This time of year means gardens galore, so to change it up, here is a non-gardening post-Clotheslines!
I admit it, I really enjoy hanging laundry. Enough that it causes me pause before passing the task onto my kids. Hanging clothes on the line is a calm, repetitive, hypnotic task which cools me down on a hot day. I can ponder, watch birds or just enjoy the process of getting our clothes up in the sun to dry at no carbon cost. We run about 1 load of clothes per day, and from April to October, we use our line as the primary clothes drier. I feel a bit for allergic households who cannot use a clothesline because their clothes bring in allergens. Automatic clothes driers are a typical household's second biggest energy using appliance (behind refrigerators).

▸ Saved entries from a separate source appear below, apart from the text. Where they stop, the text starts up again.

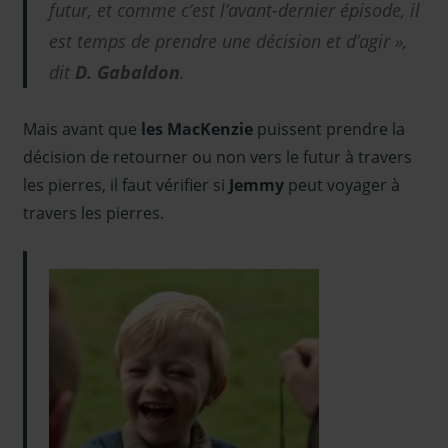
futur, et comme c’est l’avant-dernier épisode, il
est temps de prendre une décision et d’agir »,
dit
D. Gabaldon
.
Mais avant que
les MacKenzie
puissent prendre la
décision de retourner ou non vers le futur à travers
les pierres, il faut vérifier si
Jemmy
peut voyager à
travers les pierres.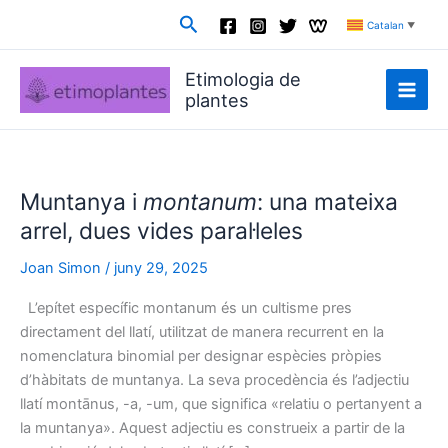
Vés
Cerca
Catalan
▼
al
contingut
Etimologia de
plantes
Muntanya i
montanum
: una mateixa
arrel, dues vides paral·leles
Joan Simon
/
juny 29, 2025
L’epítet específic montanum és un cultisme pres
directament del llatí, utilitzat de manera recurrent en la
nomenclatura binomial per designar espècies pròpies
d’hàbitats de muntanya. La seva procedència és l’adjectiu
llatí montānus, -a, -um, que significa «relatiu o pertanyent a
la muntanya». Aquest adjectiu es construeix a partir de la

Air drying is free in both dollars and on carbon footprints.
In SE Como Minneapolis, the neighborhood association SECIA, raised awareness of energy consumption of driers by distributing free clotheslines to residents in 2007. It was a very popular program sponsored by the City of Minneapolis climate Change micro grants and really could be repeated every year with the high resident turnover due to proximity to the U of MN. The neighborhood association distributed mini retractable clotheslines to 78 residents.
Numbers cited for energy conservation due to clothesline use include a 3.3% reduction of CO2 if everyone used a line for half a year, and 5.8% of a household's energy demands can be due to an electric clothes drier.